Starting at the top line and ending at the last, restate the records exactly.

[Data to process — start]

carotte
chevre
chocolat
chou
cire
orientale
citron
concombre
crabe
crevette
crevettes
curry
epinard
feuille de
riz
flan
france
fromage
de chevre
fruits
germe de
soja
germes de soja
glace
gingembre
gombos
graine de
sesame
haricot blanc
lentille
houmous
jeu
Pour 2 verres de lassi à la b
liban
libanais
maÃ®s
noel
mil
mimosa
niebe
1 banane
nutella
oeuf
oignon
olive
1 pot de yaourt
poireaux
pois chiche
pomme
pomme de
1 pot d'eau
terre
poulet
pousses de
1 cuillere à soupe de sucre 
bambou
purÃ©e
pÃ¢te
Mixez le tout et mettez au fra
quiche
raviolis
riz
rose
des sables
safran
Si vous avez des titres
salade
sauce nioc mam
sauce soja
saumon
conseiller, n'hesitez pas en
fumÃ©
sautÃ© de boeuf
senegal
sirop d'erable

[Data to process — finish]

▶ Written response:
carotte
chevre
chocolat
chou
cire
orientale
citron
concombre
crabe
crevette
crevettes
curry
epinard
feuille de
riz
flan
france
fromage
de chevre
fruits
germe de
soja
germes de soja
glace
gingembre
gombos
graine de
sesame
haricot blanc
lentille
houmous
jeu
Pour 2 verres de lassi à la b
liban
libanais
maÃ®s
noel
mil
mimosa
niebe
1 banane
nutella
oeuf
oignon
olive
1 pot de yaourt
poireaux
pois chiche
pomme
pomme de
1 pot d'eau
terre
poulet
pousses de
1 cuillere à soupe de sucre 
bambou
purÃ©e
pÃ¢te
Mixez le tout et mettez au fra
quiche
raviolis
riz
rose
des sables
safran
Si vous avez des titres
salade
sauce nioc mam
sauce soja
saumon
conseiller, n'hesitez pas en
fumÃ©
sautÃ© de boeuf
senegal
sirop d'erable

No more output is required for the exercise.